An eruption or discharge of flame, smoke, etc., from a volcano. Now chiefly in extended use: a violent outpouring or blast of fire, liquid, debris, etc.
New words also feature in the volcano/Vulcan area, thanks to Star Trek. We’ve added a new sense of the noun (and a new adjective) Vulcan to cover the fictional alien race from Star Trek. A casual look through the Oxford English Corpus suggests that Star Trek allusions have become at least as common as Classical allusions in the evidence for this word’s use. Although Vulcan is not the first term from Star Trek to be recorded in the OED. There are also entries for Klingon, mind meld, and prime directive, among others. The series has been an enduring fixture in the pop-cultural landscape of the late 20th and early 21st centuries, so it isn’t surprising that it is leaving its mark on the English language.
boccia and goalball: both Paralympic sports are now included in the OED. We also (finally) added podium (to compete with medal) as a verb.
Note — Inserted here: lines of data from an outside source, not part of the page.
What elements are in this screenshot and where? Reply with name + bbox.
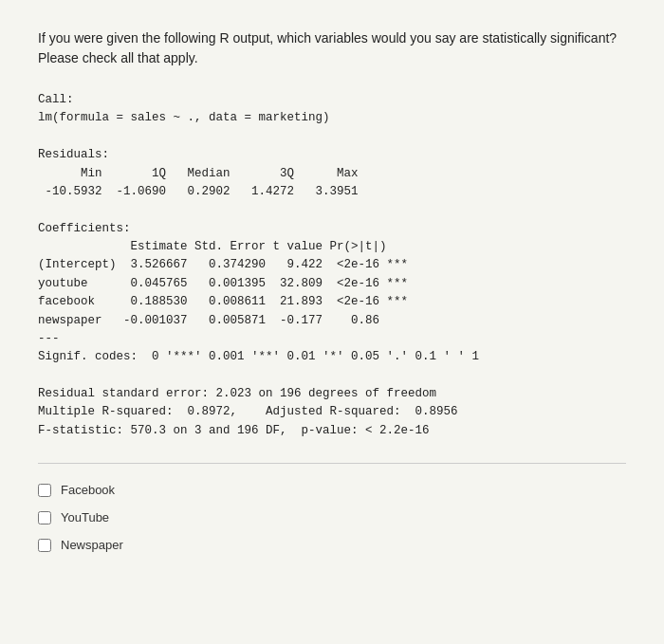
checkbox-youtube[interactable] [38, 511, 51, 524]
checkbox-newspaper[interactable] [38, 539, 51, 552]
checkbox-section: FacebookYouTubeNewspaper [38, 483, 626, 552]
r-output-block: Call: lm(formula = sales ~ ., data = mar… [38, 91, 626, 440]
checkbox-item-newspaper[interactable]: Newspaper [38, 538, 626, 552]
checkbox-label-facebook: Facebook [61, 483, 115, 497]
checkbox-label-youtube: YouTube [61, 510, 109, 524]
question-text: If you were given the following R output… [38, 28, 626, 68]
checkbox-item-youtube[interactable]: YouTube [38, 510, 626, 524]
page-container: If you were given the following R output… [0, 0, 664, 644]
checkbox-facebook[interactable] [38, 484, 51, 497]
checkbox-item-facebook[interactable]: Facebook [38, 483, 626, 497]
checkbox-label-newspaper: Newspaper [61, 538, 123, 552]
divider [38, 463, 626, 464]
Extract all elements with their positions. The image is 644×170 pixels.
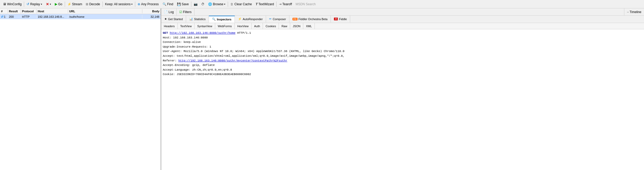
camera-icon: 📷	[194, 2, 198, 6]
tab-composer[interactable]: ✏ Composer	[266, 16, 289, 23]
sep5	[191, 2, 191, 7]
browse-button[interactable]: 🌐 Browse ▾	[206, 1, 227, 8]
save-label: Save	[182, 2, 189, 6]
tab-inspectors[interactable]: 🔍 Inspectors	[209, 16, 235, 23]
subtab-webforms[interactable]: WebForms	[215, 23, 235, 29]
header-referer: Referer: http://192.168.163.146:8080/sut…	[163, 59, 642, 63]
remove-button[interactable]: ✕ ▾	[44, 1, 53, 8]
autoresponder-icon: ⚡	[238, 17, 242, 21]
target-icon: ⊕	[138, 2, 140, 6]
col-header-url: URL	[68, 9, 142, 13]
col-header-host: Host	[37, 9, 68, 13]
header-accept-encoding: Accept-Encoding: gzip, deflate	[163, 63, 642, 68]
header-accept-language: Accept-Language: zh-CN,zh;q=0.9,en;q=0.8	[163, 68, 642, 72]
subtab-headers[interactable]: Headers	[161, 23, 178, 29]
screenshot-button[interactable]: 📷	[192, 1, 199, 8]
keep-sessions-button[interactable]: Keep: All sessions ▾	[103, 1, 134, 8]
fo-badge-icon: FO	[293, 18, 297, 20]
remove-dropdown-icon[interactable]: ▾	[50, 3, 51, 5]
row-url: /suthr/home	[68, 15, 142, 19]
statistics-icon: 📊	[189, 17, 193, 21]
timeline-button[interactable]: ⏤ Timeline	[624, 8, 644, 15]
sep7	[276, 2, 277, 7]
header-upgrade-insecure: Upgrade-Insecure-Requests: 1	[163, 45, 642, 49]
msdn-search-button[interactable]: MSDN Search	[294, 1, 318, 8]
subtab-auth[interactable]: Auth	[252, 23, 263, 29]
subtab-syntaxview[interactable]: SyntaxView	[194, 23, 215, 29]
subtab-textview[interactable]: TextView	[178, 23, 195, 29]
table-row[interactable]: ⇄ 1 200 HTTP 192.168.163.146:8... /suthr…	[0, 14, 161, 19]
row-arrows-icon: ⇄	[1, 15, 3, 18]
subtab-hexview[interactable]: HexView	[235, 23, 251, 29]
request-url-link[interactable]: http://192.168.163.146:8080/suthr/home	[170, 31, 235, 35]
sep6	[228, 2, 228, 7]
remove-icon: ✕	[46, 2, 49, 6]
tab-autoresponder[interactable]: ⚡ AutoResponder	[235, 16, 266, 23]
sep2	[65, 2, 65, 7]
filters-button[interactable]: ☑ Filters	[177, 8, 194, 15]
header-host: Host: 192.168.163.146:8080	[163, 36, 642, 40]
sep3	[102, 2, 103, 7]
text-wizard-icon: T	[256, 2, 258, 6]
filters-label: Filters	[183, 10, 192, 14]
any-process-label: Any Process	[141, 2, 159, 6]
decode-icon: ⊞	[86, 2, 88, 6]
main-tab-bar: ★ Get Started 📊 Statistics 🔍 Inspectors …	[161, 16, 644, 23]
row-result: 200	[8, 15, 21, 19]
replay-icon: ↺	[26, 2, 29, 6]
filter-icon: ☑	[179, 10, 182, 14]
header-user-agent: User-Agent: Mozilla/5.0 (Windows NT 10.0…	[163, 49, 642, 54]
http-method: GET	[163, 31, 168, 35]
browse-dropdown-icon: ▾	[224, 3, 225, 5]
tearoff-label: Tearoff	[282, 2, 292, 6]
subtab-xml[interactable]: XML	[303, 23, 315, 29]
save-button[interactable]: 💾 Save	[175, 1, 191, 8]
tab-fiddler-orchestra[interactable]: FO Fiddler Orchestra Beta	[289, 16, 331, 23]
subtab-cookies[interactable]: Cookies	[263, 23, 279, 29]
sessions-list[interactable]: ⇄ 1 200 HTTP 192.168.163.146:8... /suthr…	[0, 14, 161, 170]
sessions-list-header: # Result Protocol Host URL Body	[0, 8, 161, 14]
composer-icon: ✏	[269, 17, 272, 21]
col-header-result: Result	[8, 9, 21, 13]
text-wizard-button[interactable]: T TextWizard	[254, 1, 276, 8]
tearoff-icon: ⇥	[279, 2, 282, 6]
keep-dropdown-icon: ▾	[131, 3, 133, 5]
header-cookie: Cookie: JSESSIONID=708CD4AF0C41B6EA3B3EA…	[163, 72, 642, 77]
tearoff-button[interactable]: ⇥ Tearoff	[277, 1, 294, 8]
col-header-body: Body	[142, 9, 161, 13]
log-icon: 📄	[164, 10, 168, 14]
sep1	[24, 2, 24, 7]
go-label: Go	[58, 2, 62, 6]
find-label: Find	[167, 2, 173, 6]
stream-icon: ⚡	[67, 2, 71, 6]
timeline-icon: ⏤	[627, 10, 629, 14]
inspector-panel: 📄 Log ☑ Filters ⏤ Timeline ★ Get Started…	[161, 8, 644, 170]
stream-button[interactable]: ⚡ Stream	[66, 1, 84, 8]
go-button[interactable]: ▶ Go	[53, 1, 64, 8]
clear-cache-button[interactable]: 🗑 Clear Cache	[229, 1, 254, 8]
any-process-button[interactable]: ⊕ Any Process	[136, 1, 160, 8]
tab-statistics[interactable]: 📊 Statistics	[186, 16, 209, 23]
tab-get-started[interactable]: ★ Get Started	[161, 16, 186, 23]
find-button[interactable]: 🔍 Find	[161, 1, 175, 8]
referer-url-link[interactable]: http://192.168.163.146:8080/suthr/mycent…	[178, 59, 287, 62]
header-accept: Accept: text/html,application/xhtml+xml,…	[163, 54, 642, 59]
sessions-panel: # Result Protocol Host URL Body ⇄ 1 200 …	[0, 8, 161, 170]
winconfig-button[interactable]: 🖥 WinConfig	[1, 1, 23, 8]
tab-fiddle[interactable]: 35 Fiddle	[331, 16, 350, 23]
decode-button[interactable]: ⊞ Decode	[84, 1, 102, 8]
sep4	[135, 2, 135, 7]
log-button[interactable]: 📄 Log	[161, 8, 177, 15]
request-line-get: GET http://192.168.163.146:8080/suthr/ho…	[163, 31, 642, 36]
replay-button[interactable]: ↺ Replay ▾	[25, 1, 44, 8]
stream-label: Stream	[72, 2, 82, 6]
timer-button[interactable]: ⏱	[199, 1, 206, 8]
replay-dropdown-icon[interactable]: ▾	[41, 3, 42, 5]
header-connection: Connection: keep-alive	[163, 40, 642, 45]
decode-label: Decode	[89, 2, 100, 6]
replay-label: Replay	[30, 2, 40, 6]
get-started-icon: ★	[164, 17, 167, 21]
subtab-json[interactable]: JSON	[290, 23, 303, 29]
text-wizard-label: TextWizard	[258, 2, 274, 6]
subtab-raw[interactable]: Raw	[279, 23, 290, 29]
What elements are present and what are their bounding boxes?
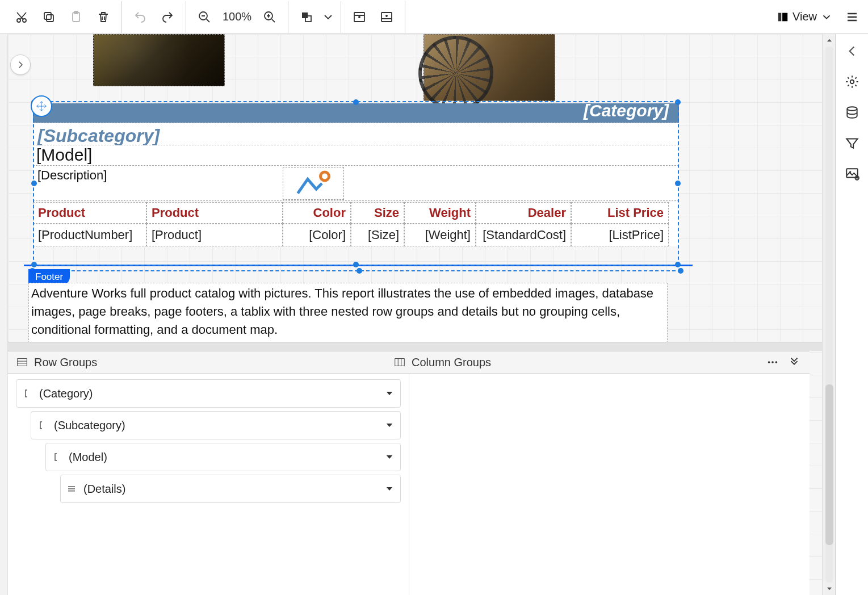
svg-point-0 [17, 19, 20, 22]
right-panel-rail [835, 34, 868, 595]
svg-point-18 [771, 361, 774, 363]
svg-point-23 [849, 171, 851, 173]
tablix-move-handle[interactable] [31, 95, 52, 117]
field-weight[interactable]: [Weight] [404, 224, 476, 246]
zoom-out-button[interactable] [192, 5, 217, 30]
groups-collapse-button[interactable] [785, 353, 804, 372]
row-groups-icon [16, 356, 28, 368]
header-product-number[interactable]: Product [33, 202, 146, 224]
groups-header-bar: Row Groups Column Groups [8, 351, 810, 374]
delete-button[interactable] [91, 5, 116, 30]
field-size[interactable]: [Size] [351, 224, 404, 246]
redo-button[interactable] [155, 5, 180, 30]
image-panel-button[interactable] [838, 159, 866, 188]
field-product-number[interactable]: [ProductNumber] [33, 224, 146, 246]
svg-rect-8 [302, 12, 308, 18]
svg-point-20 [850, 80, 854, 84]
column-groups-label: Column Groups [412, 356, 491, 369]
svg-rect-15 [18, 359, 27, 366]
svg-point-21 [847, 107, 857, 111]
svg-rect-3 [44, 12, 51, 19]
chevron-down-icon[interactable] [384, 484, 395, 494]
left-ruler [0, 34, 8, 595]
header-weight[interactable]: Weight [404, 202, 476, 224]
groups-more-button[interactable] [763, 353, 782, 372]
group-item-category[interactable]: (Category) [16, 379, 401, 408]
svg-rect-13 [782, 12, 787, 21]
scroll-up-button[interactable] [823, 34, 835, 47]
header-color[interactable]: Color [283, 202, 351, 224]
add-header-button[interactable] [347, 5, 372, 30]
chevron-down-icon[interactable] [384, 388, 395, 399]
group-label: (Category) [39, 387, 93, 400]
footer-selection-dot [357, 268, 362, 274]
description-cell[interactable]: [Description] [33, 166, 679, 201]
header-dealer[interactable]: Dealer [476, 202, 571, 224]
scroll-down-button[interactable] [823, 583, 835, 595]
expand-parameters-handle[interactable] [10, 55, 31, 75]
design-surface[interactable]: [Category] [Subcategory] [Model] [Descri… [8, 34, 823, 595]
svg-point-17 [768, 361, 770, 363]
vertical-scrollbar[interactable] [823, 34, 835, 595]
chevron-down-icon[interactable] [384, 452, 395, 462]
svg-rect-2 [47, 15, 53, 22]
paste-button[interactable] [64, 5, 89, 30]
collapse-panel-button[interactable] [838, 36, 866, 66]
group-item-subcategory[interactable]: (Subcategory) [31, 411, 401, 439]
hamburger-menu-button[interactable] [840, 5, 865, 30]
field-product[interactable]: [Product] [146, 224, 283, 246]
groups-body: (Category) (Subcategory) (Model) (Detail… [8, 374, 810, 595]
data-panel-button[interactable] [838, 98, 866, 127]
field-list-price[interactable]: [ListPrice] [571, 224, 669, 246]
cut-button[interactable] [9, 5, 34, 30]
image-icon-placeholder[interactable] [283, 167, 344, 200]
group-label: (Model) [69, 451, 107, 464]
header-list-price[interactable]: List Price [571, 202, 669, 224]
header-size[interactable]: Size [351, 202, 404, 224]
scroll-track[interactable] [825, 47, 833, 583]
svg-rect-16 [395, 359, 405, 366]
svg-point-19 [775, 361, 778, 363]
add-footer-button[interactable] [374, 5, 399, 30]
chevron-down-icon [820, 11, 833, 23]
view-menu-button[interactable]: View [774, 10, 835, 23]
bracket-icon [37, 420, 47, 430]
bracket-icon [52, 452, 62, 462]
hamburger-icon [66, 484, 77, 494]
section-separator[interactable] [24, 265, 693, 266]
undo-button[interactable] [128, 5, 153, 30]
copy-button[interactable] [36, 5, 61, 30]
column-groups-panel[interactable] [409, 374, 810, 595]
group-item-model[interactable]: (Model) [45, 443, 401, 471]
image-placeholder-right[interactable] [423, 34, 555, 101]
zoom-level: 100% [219, 10, 255, 23]
scroll-thumb[interactable] [825, 384, 833, 545]
svg-point-14 [321, 172, 329, 181]
chevron-down-icon[interactable] [384, 420, 395, 430]
subcategory-cell[interactable]: [Subcategory] [33, 123, 679, 145]
column-groups-icon [393, 356, 406, 368]
zoom-in-button[interactable] [257, 5, 282, 30]
properties-panel-button[interactable] [838, 67, 866, 97]
image-placeholder-left[interactable] [93, 34, 225, 86]
filter-panel-button[interactable] [838, 128, 866, 158]
row-groups-panel[interactable]: (Category) (Subcategory) (Model) (Detail… [8, 374, 409, 595]
group-item-details[interactable]: (Details) [60, 475, 401, 503]
group-label: (Subcategory) [54, 419, 125, 432]
header-product[interactable]: Product [146, 202, 283, 224]
bring-front-button[interactable] [294, 5, 319, 30]
view-label: View [792, 10, 817, 23]
table-data-row[interactable]: [ProductNumber] [Product] [Color] [Size]… [33, 224, 679, 246]
page-end-strip [8, 342, 822, 351]
field-color[interactable]: [Color] [283, 224, 351, 246]
footer-textbox[interactable]: Adventure Works full product catalog wit… [28, 283, 668, 343]
model-cell[interactable]: [Model] [33, 145, 679, 166]
arrange-dropdown[interactable] [321, 5, 335, 30]
category-cell[interactable]: [Category] [33, 103, 679, 123]
layout-icon [777, 11, 789, 23]
svg-rect-12 [778, 12, 782, 21]
field-standard-cost[interactable]: [StandardCost] [476, 224, 571, 246]
svg-point-1 [23, 19, 26, 22]
table-header-row[interactable]: Product Product Color Size Weight Dealer… [33, 202, 679, 224]
group-label: (Details) [83, 483, 125, 496]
feature complete and feature phone: these two new additions to the entry for feature point at the prominence of this word in Computing and Technology contexts.
smart: the number of special uses of smart has expanded significantly in the technological sense since OED2. New ones in this update include smart quotes, smart highway, smart chip, smart box, smart antenna, but many more were added in previous releases.
blue dogs and yellow dogs. These are US political terms with etymologies that are complex and interrelated.
Yellow dog, referring to a staunch party loyalist (esp. a Democrat), originated in the 19th century as a way of characterizing districts where one party’s candidates were virtually guaranteed a victory: it was said that “even a yellow dog” would win if he were on the right ticket. Eventually, the term “yellow dog” was applied to the loyal voters themselves, rather than the undistinguished candidates they voted for.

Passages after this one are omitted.